Save him (Image: AP)
This year, Punxsutawney Phil saw his shadow. The superstition goes if the groundhog sees its shadow, then there'll be six more weeks of winter, and if not, the US is treated to an early spring. Phil is no better at predicting the weather than a coin flip. But we wanted to know how the little dude's predicting abilities (and his fate), would change if we threw climate change into the mix.
"We have forecasts and outlooks that go out to about one year and [climate] projections that are averages around 10, 20, 30 years. The trend in the eastern United States is towards warmer and wetter," Elizabeth Becker, Research Scientist at the National Oceanic and Atmospheric Administration's Climate Prediction Center, told Gizmodo. As a reminder: "Weather" is what Phil experiences day-to-day. "Climate" is the long-term trend over time.
If it rains more, the groundhog will see its shadow less, meaning more predictions of early spring. If the climate trends warmer, then spring really will seem to come earlier. So, by my own conclusion, climate change will actually yield better Groundhog Day predicting power over time. Maybe. Of course, "the groundhog doesn't really have any basis in science whatsoever," said Becker.
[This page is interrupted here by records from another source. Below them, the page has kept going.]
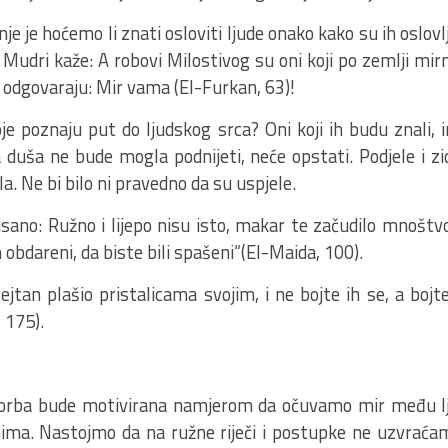
e je hoćemo li znati osloviti ljude onako kako su ih oslovlja
h Mudri kaže: A robovi Milostivog su oni koji po zemlji mir
, odgovaraju: Mir vama (El-Furkan, 63)!
oje poznaju put do ljudskog srca? Oni koji ih budu znali,
ka duša ne bude mogla podnijeti, neće opstati. Podjele i 
ila. Ne bi bilo ni pravedno da su uspjele.
isano: Ružno i lijepo nisu isto, makar te začudilo mnoštv
bdareni, da biste bili spašeni“(El-Maida, 100).
ejtan plašio pristalicama svojim, i ne bojte ih se, a boj
, 175).
orba bude motivirana namjerom da očuvamo mir među lj
. Nastojmo da na ružne riječi i postupke ne uzvraćamo 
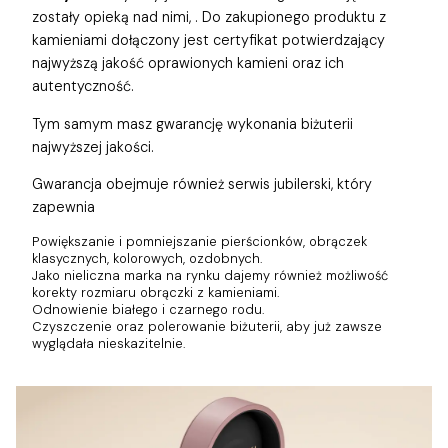
zostały opieką nad nimi,
. Do zakupionego produktu z
kamieniami dołączony jest certyfikat potwierdzający
najwyższą jakość oprawionych kamieni oraz ich
autentyczność.
Tym samym masz gwarancję wykonania biżuterii
najwyższej jakości.
Gwarancja obejmuje również
serwis jubilerski, który
zapewnia
Powiększanie i pomniejszanie pierścionków, obrączek
klasycznych, kolorowych, ozdobnych.
Jako nieliczna marka na rynku dajemy również możliwość
korekty rozmiaru obrączki z kamieniami.
Odnowienie białego i czarnego rodu.
Czyszczenie oraz polerowanie biżuterii, aby już zawsze
wyglądała nieskazitelnie.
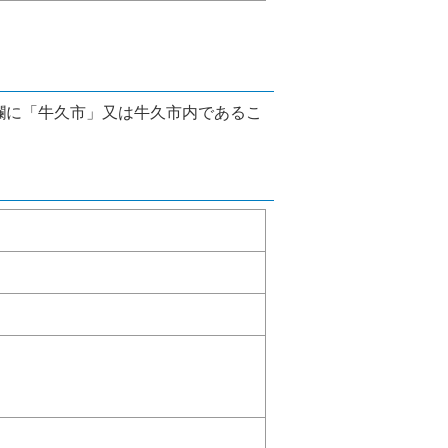
欄に「牛久市」又は牛久市内であるこ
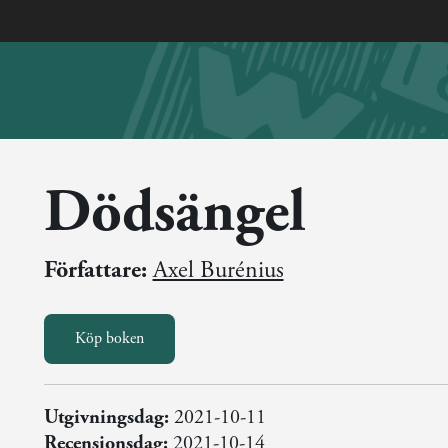
Dödsängel
Författare:
Axel Burénius
Köp boken
Utgivningsdag:
2021-10-11
Recensionsdag:
2021-10-14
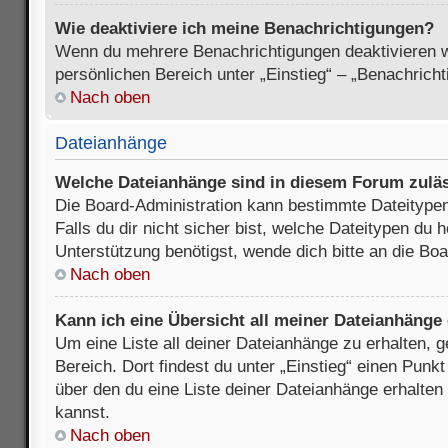
Wie deaktiviere ich meine Benachrichtigungen?
Wenn du mehrere Benachrichtigungen deaktivieren wi
persönlichen Bereich unter „Einstieg“ – „Benachrich
Nach oben
Dateianhänge
Welche Dateianhänge sind in diesem Forum zulä
Die Board-Administration kann bestimmte Dateitypen
Falls du dir nicht sicher bist, welche Dateitypen du
Unterstützung benötigst, wende dich bitte an die Boa
Nach oben
Kann ich eine Übersicht all meiner Dateianhänge
Um eine Liste all deiner Dateianhänge zu erhalten, 
Bereich. Dort findest du unter „Einstieg“ einen Punk
über den du eine Liste deiner Dateianhänge erhalten
kannst.
Nach oben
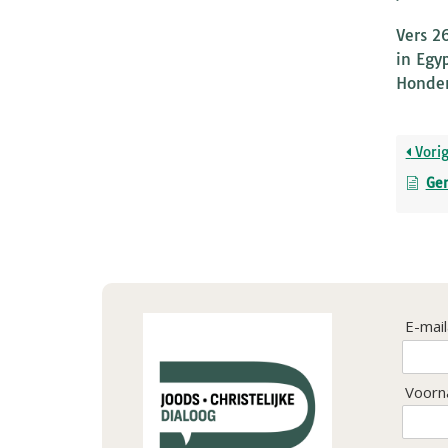
Vers 2
in Egy
Honder
Vori
Gen
E-mai
Voorn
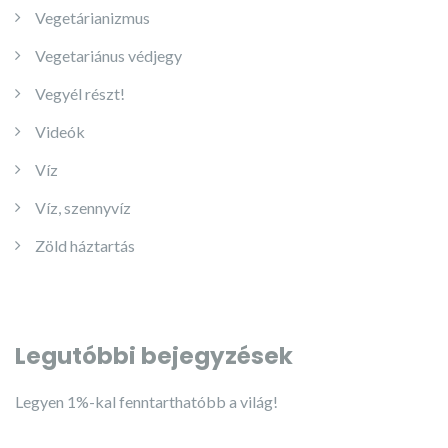
Vegetárianizmus
Vegetariánus védjegy
Vegyél részt!
Videók
Víz
Víz, szennyvíz
Zöld háztartás
Legutóbbi bejegyzések
Legyen 1%-kal fenntarthatóbb a világ!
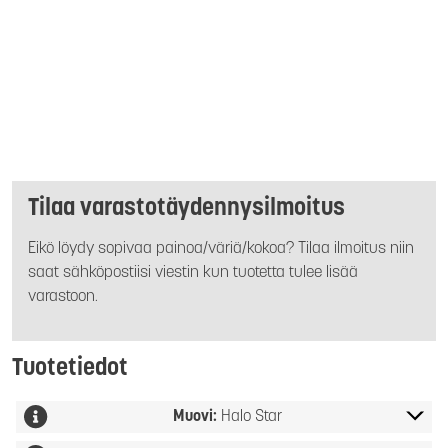
Tilaa varastotäydennysilmoitus
Eikö löydy sopivaa painoa/väriä/kokoa? Tilaa ilmoitus niin
saat sähköpostiisi viestin kun tuotetta tulee lisää
varastoon.
Tuotetiedot
Muovi:
Halo Star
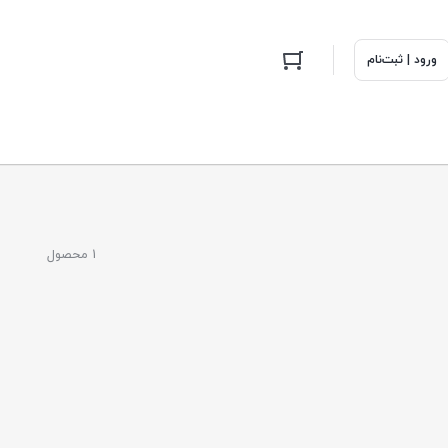
ورود | ثبت‌نام
1 محصول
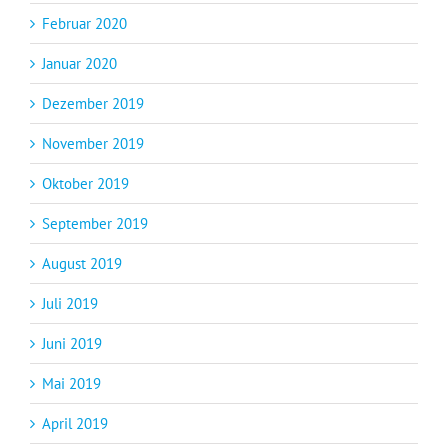
Februar 2020
Januar 2020
Dezember 2019
November 2019
Oktober 2019
September 2019
August 2019
Juli 2019
Juni 2019
Mai 2019
April 2019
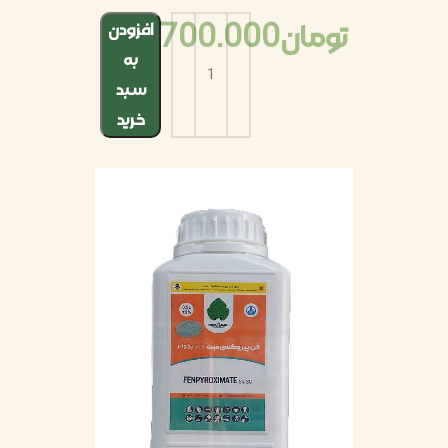
تومان
700.000
افزودن
به
سبد
خرید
But at least one scientist told us that we should probably be worrying about the groundhog's health with a changing climate, too. Groundhogs hibernate, meaning that after they eat a whole lot to fatten up, they spend much of the year sleeping, explained Roelof Hut, assistant professor at the University of Groningen in the Netherlands. Hibernating species usually experience a period of deep sleep, waking up every few weeks. The groundhogs expend almost all of their fat reserves during these so-called arousal periods. Climate change could mean more arousals, and quicker depletion of the groundhog's fat.
"At a certain point when they go really skinny they may die in hibernation," said Hut. "Alternatively, they may decide to emerge early from hibernations. But they will emerge skinnier anyway, or die because they're so skinny."
Sorry, Phil. Not even America's strangest superstition is safe from climate change's clutches.